Le « coup de chapeau » sur les marchés européens, à l’annonce faite par Pfizer et BioNTech de vrais progrès dans la recherche d’un vaccin contre le COVID-19, pose beaucoup de questions. Il y a bien sûr le fait de savoir si l’enthousiasme est justifié. Plus fondamentalement, il faut s’interroger sur deux points. A court terme, les implications en matière de politique économique et à un terme sans doute un peu plus éloigné, les modifications sociétales, et donc aussi économiques, en cours.

L’annonce que Pfizer et BioNTech ont réalisé une avancée importante dans la mise au point d’un vaccin contre la COVID-19 a déclenché un mouvement d’euphorie sur les marchés de capitaux. Les taux d’Etat ont augmenté de 10 centimes, voire un peu plus, tant en Allemagne qu’aux Etats-Unis. Du côté des actions, la hausse des indices a été spectaculaire au cours de l’après-midi, avant de se corriger en soirée. Ainsi en Europe l’EuroStoxx 50 a progressé de plus de 6%, tandis qu’aux Etats-Unis le S&P 500 n’augmentait que d’un peu plus de 1%. Le style value, dont le transport, l’automobile, les loisirs et l’hôtellerie, a fait un « bond en avant ». La mobilité ne serait plus entravée ! Dans le sillage, le prix du pétrole et le secteur de l’énergie en bourse enregistrent de nettes hausses, tandis que le secteur bancaire profite de la pentification de la courbe des taux.
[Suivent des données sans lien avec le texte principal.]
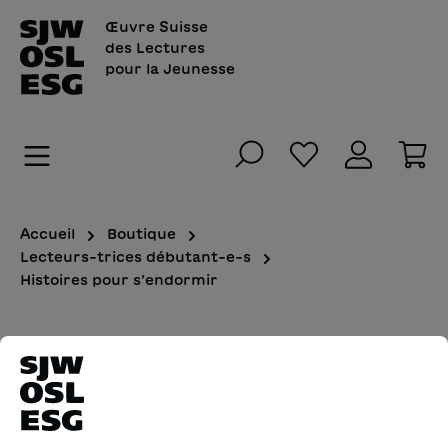
tenu principal
Œuvre Suisse
des Lectures
pour la Jeunesse
Vous avez 0 art
Le
Accueil
Boutique
Lecteurs-trices débutant-e-s
Histoires pour s’endormir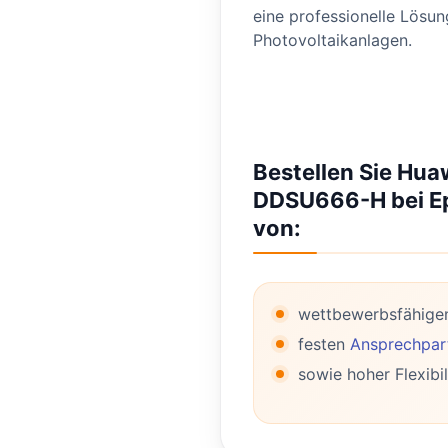
eine professionelle Lösun
Photovoltaikanlagen.
Bestellen Sie Hu
DDSU666-H bei Epa
von:
wettbewerbsfähige
festen
Ansprechpart
sowie hoher Flexibil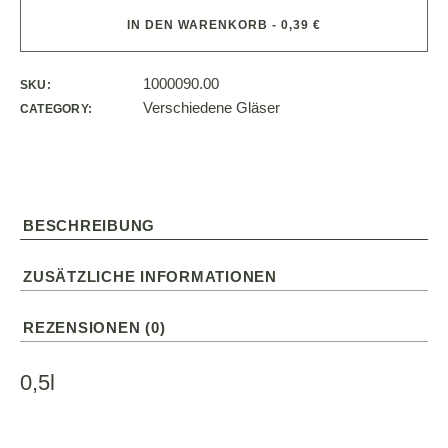
IN DEN WARENKORB - 0,39 €
1000090.00
SKU:
Verschiedene Gläser
CATEGORY:
BESCHREIBUNG
ZUSÄTZLICHE INFORMATIONEN
REZENSIONEN (0)
0,5l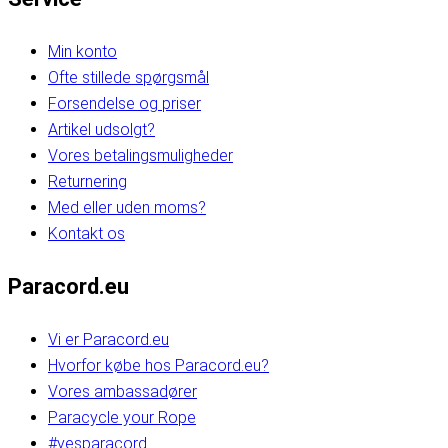
Min konto
Ofte stillede spørgsmål
Forsendelse og priser
Artikel udsolgt?
Vores betalingsmuligheder
Returnering
Med eller uden moms?
Kontakt os
Paracord.eu
Vi er Paracord.eu
Hvorfor købe hos Paracord.eu?
Vores ambassadører
Paracycle your Rope
#yesparacord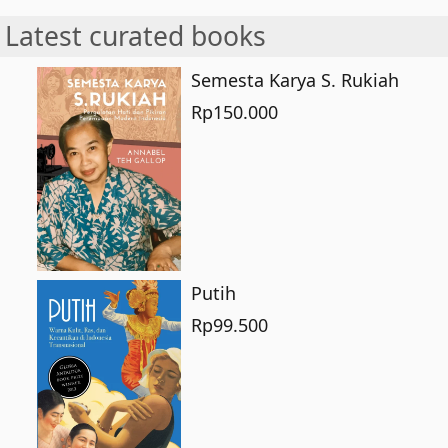
Latest curated books
Semesta Karya S. Rukiah
Rp
150.000
Putih
Rp
99.500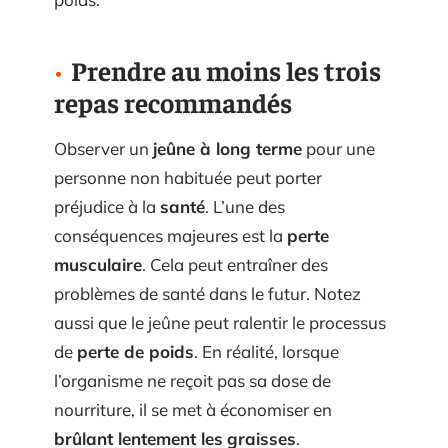
Prendre au moins les trois
repas recommandés
Observer un
jeûne à long terme
pour une
personne non habituée peut porter
préjudice à la
santé
. L’une des
conséquences majeures est la
perte
musculaire
. Cela peut entraîner des
problèmes de santé dans le futur. Notez
aussi que le jeûne peut ralentir le processus
de
perte de poids
. En réalité, lorsque
l’organisme ne reçoit pas sa dose de
nourriture, il se met à économiser en
brûlant lentement les
graisses
.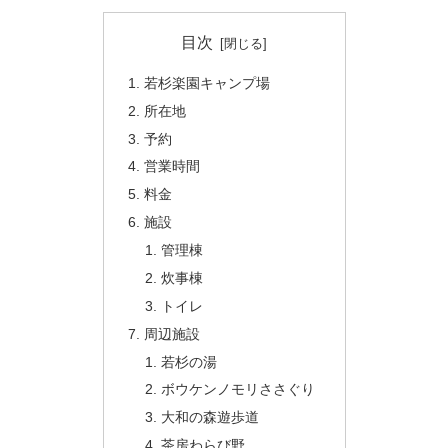
目次
若杉楽園キャンプ場
所在地
予約
営業時間
料金
施設
管理棟
炊事棟
トイレ
周辺施設
若杉の湯
ボウケンノモリささぐり
大和の森遊歩道
茶房わらび野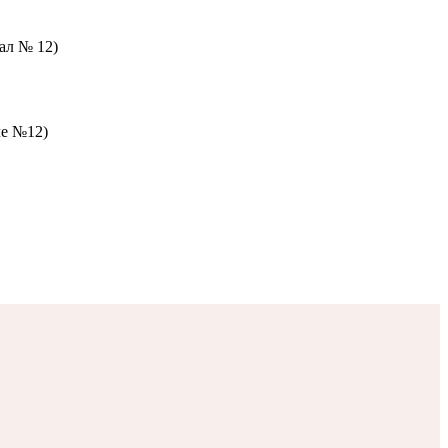
зал № 12)
ле №12)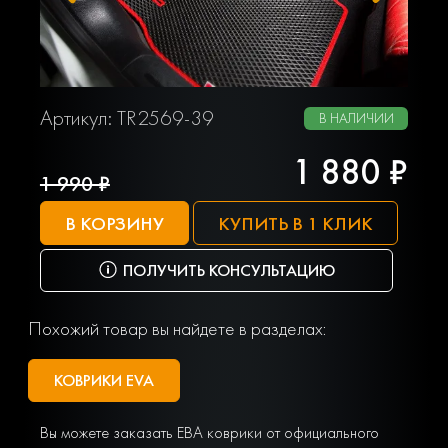
Артикул: TR2569-39
В НАЛИЧИИ
1 880 ₽
1 990 ₽
В КОРЗИНУ
КУПИТЬ В 1 КЛИК
ПОЛУЧИТЬ КОНСУЛЬТАЦИЮ
Похожий товар вы найдете в разделах:
КОВРИКИ EVA
Вы можете заказать ЕВА коврики от официального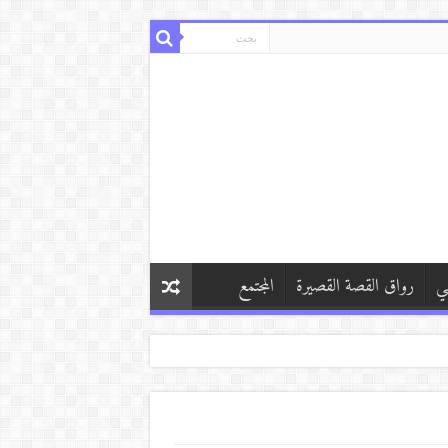
ي
رواق القصة القصيرة
المجتمع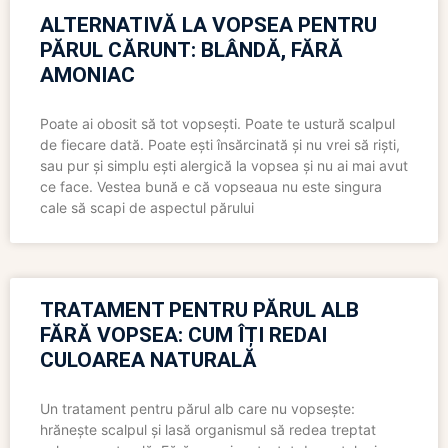
ALTERNATIVĂ LA VOPSEA PENTRU
PĂRUL CĂRUNT: BLÂNDĂ, FĂRĂ
AMONIAC
Poate ai obosit să tot vopsești. Poate te ustură scalpul
de fiecare dată. Poate ești însărcinată și nu vrei să riști,
sau pur și simplu ești alergică la vopsea și nu ai mai avut
ce face. Vestea bună e că vopseaua nu este singura
cale să scapi de aspectul părului
TRATAMENT PENTRU PĂRUL ALB
FĂRĂ VOPSEA: CUM ÎȚI REDAI
CULOAREA NATURALĂ
Un tratament pentru părul alb care nu vopsește:
hrănește scalpul și lasă organismul să redea treptat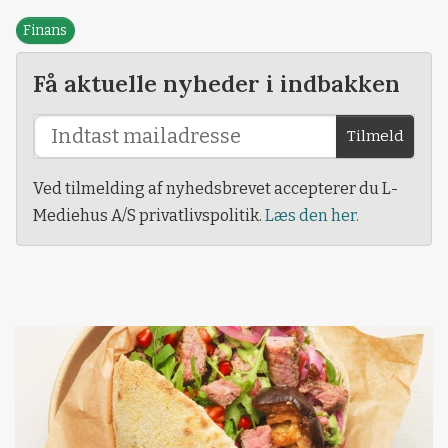
Finans
Få aktuelle nyheder i indbakken
Tilmeld
Ved tilmelding af nyhedsbrevet accepterer du L-
Mediehus A/S privatlivspolitik.
Læs den her.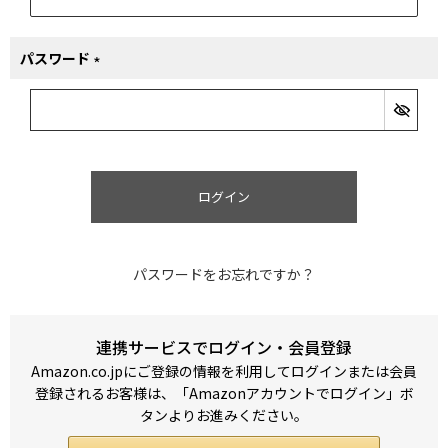
パスワード
(必
須)
ログイン
パスワードをお忘れですか？
連携サービスでログイン・会員登録
Amazon.co.jpにご登録の情報を利用してログインまたは会員
登録されるお客様は、「Amazonアカウントでログイン」ボ
タンよりお進みください。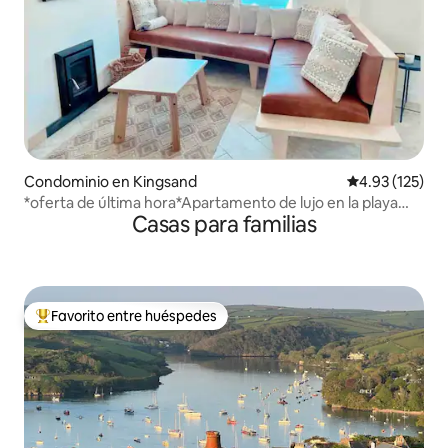
Condominio en Kingsand
Calificación p
4.93 (125)
*oferta de última hora*Apartamento de lujo en la playa
Casas para familias
con vistas al mar
Favorito entre huéspedes
De los mejores en Favorito entre huéspedes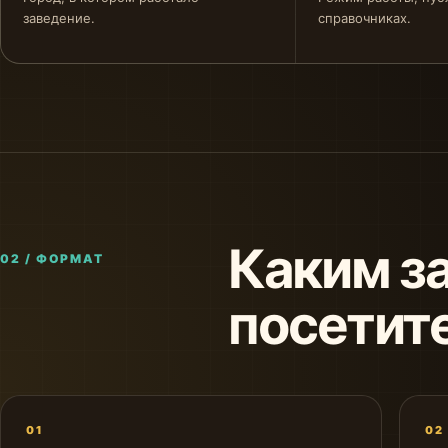
заведение.
справочниках.
Каким з
02 / ФОРМАТ
посетит
01
02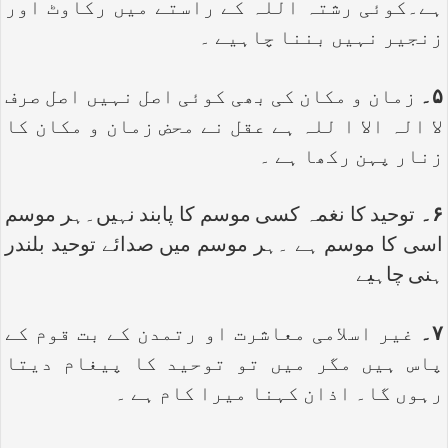
ہے۔کوئی رشتہ اللہ کے راستے میں رکاوٹ اور
زنجیر نہیں بننا چاہیے ۔
۵۔
زمان و مکان کی بھی کوئی اصل نہیں اصل صرف
لا الہ الا ا للہ ہے عقل نے محض زمان و مکان کا
زنار پہن رکھا ہے ۔
۶۔
توحید کا نغمہ کسی موسم کا پابند نہیں۔ہر موسم
اسی کا موسم ہے ۔ہر موسم میں صدائے توحید بلندر
ہنی چاہیے
۷۔
غیر اسلامی معاشرت او رتمدن کے بت قوم کے
پاس ہیں مگر میں تو توحید کا پیغام دیتا
رہوں گا۔ اذان کہنا میرا کام ہے ۔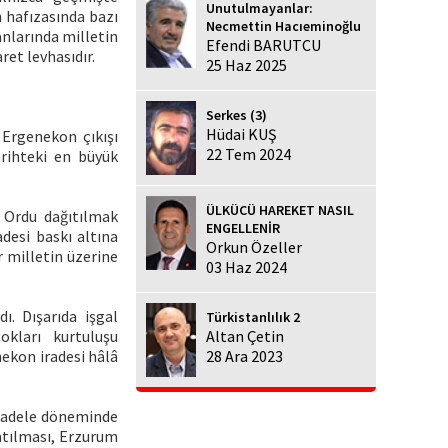
Unutulmayanlar:
n hafızasında bazı
Necmettin Hacıeminoğlu
anlarında milletin
Efendi BARUTCU
ret levhasıdır.
25 Haz 2025
Serkes (3)
Hüdai KUŞ
Ergenekon çıkışı
22 Tem 2024
rihteki en büyük
ÜLKÜCÜ HAREKET NASIL
. Ordu dağıtılmak
ENGELLENİR
desi baskı altına
Orkun Özeller
r milletin üzerine
03 Haz 2024
ı. Dışarıda işgal
Türkistanlılık 2
çokları kurtuluşu
Altan Çetin
ekon iradesi hâlâ
28 Ara 2023
mücadele döneminde
latılması, Erzurum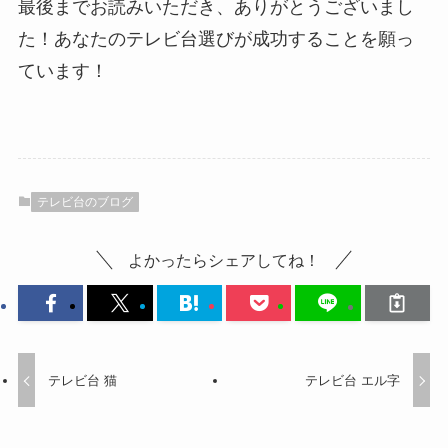
最後までお読みいただき、ありがとうございまし
た！あなたのテレビ台選びが成功することを願っ
ています！
テレビ台のブログ
よかったらシェアしてね！
テレビ台 猫
テレビ台 エル字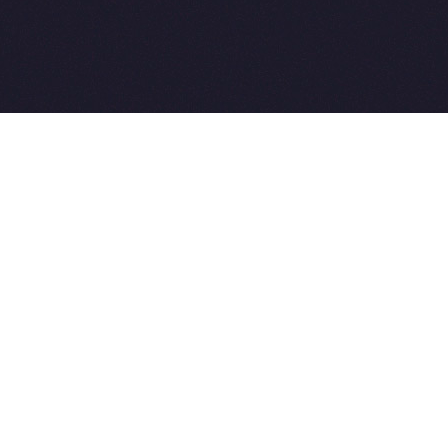
2015-2026 © SovetVeterinarov.Ru All rights reserved.
Совет-Ветеринара.РФ все права защищены.
E-mail: Sovet@sovet-veterinarov.ru, Skype: WikiVisa
Tel: +7 926 734-03-33, +7 926 274-03-33. Бесплатные
консультации https://t.me/wikivisa_chat
Разработка сайтов:
Weblooter.ru
 coming soon
et-Veterinarov можно купить
 Совет-Ветеринаров.РФ
ую визу
WikiVisa.Ru
ет жить в Лондоне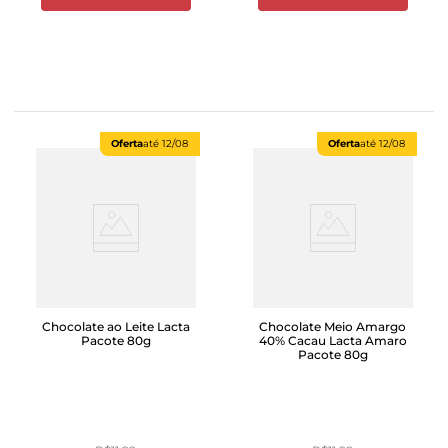
Oferta
até
12/08
Oferta
até
12/08
Chocolate ao Leite Lacta
Chocolate Meio Amargo
Pacote 80g
40% Cacau Lacta Amaro
Pacote 80g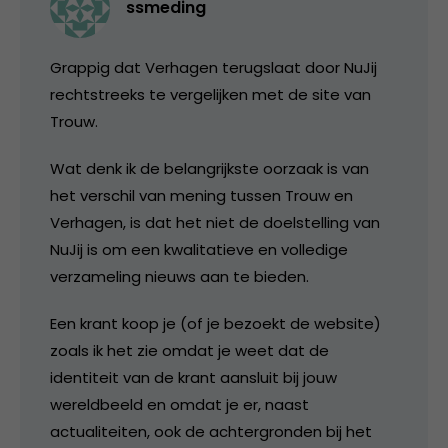
ssmeding
Grappig dat Verhagen terugslaat door NuJij
rechtstreeks te vergelijken met de site van
Trouw.
Wat denk ik de belangrijkste oorzaak is van
het verschil van mening tussen Trouw en
Verhagen, is dat het niet de doelstelling van
NuJij is om een kwalitatieve en volledige
verzameling nieuws aan te bieden.
Een krant koop je (of je bezoekt de website)
zoals ik het zie omdat je weet dat de
identiteit van de krant aansluit bij jouw
wereldbeeld en omdat je er, naast
actualiteiten, ook de achtergronden bij het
Passé le « coup de chapeau », il faut bien en venir aux faits. L’exercice est difficile ; l’information communiquée est parcellaire et la matière, terriblement technique. Il faut évidemment éviter la critique excessive, tout comme l’enthousiasme injustifié. J’ai l’impression que l’« espérance » apparue hier est avant tout liée à deux éléments. D’abord, au taux de succès de 90%, atteint au cours de la phase de test sur laquelle les deux institutions communiquent. On dit habituellement que celui-ci ne dépasse pas 60% dans le cas des premiers vaccins inventés pour faire face à un virus nouveau. Ensuite, le délai court avant la mise à disposition aux patients. Le démarrage se ferait avant la fin de l’année !

Passons aux questions soulevées par l’information reçue hier. L’échantillon à partir duquel les résultats ont été trouvés, puis communiqués, paraît limité : 94 personnes, dont la moitié, comme c’est d’usage, traitée avec un placebo. La taille de celui-ci devrait être vite augmentée. Sans doute, les nouveaux résultats seront communiqués au public. Par ailleurs, la capacité de production évoquée à l’horizon de l’année prochaine, tout en étant importante, n’apparaît en mesure que de couvrir une partie des besoins. 650 millions de personnes pourraient être vaccinées. Le chiffre est énorme, mais ne représente que moins de 10% de la population mondiale.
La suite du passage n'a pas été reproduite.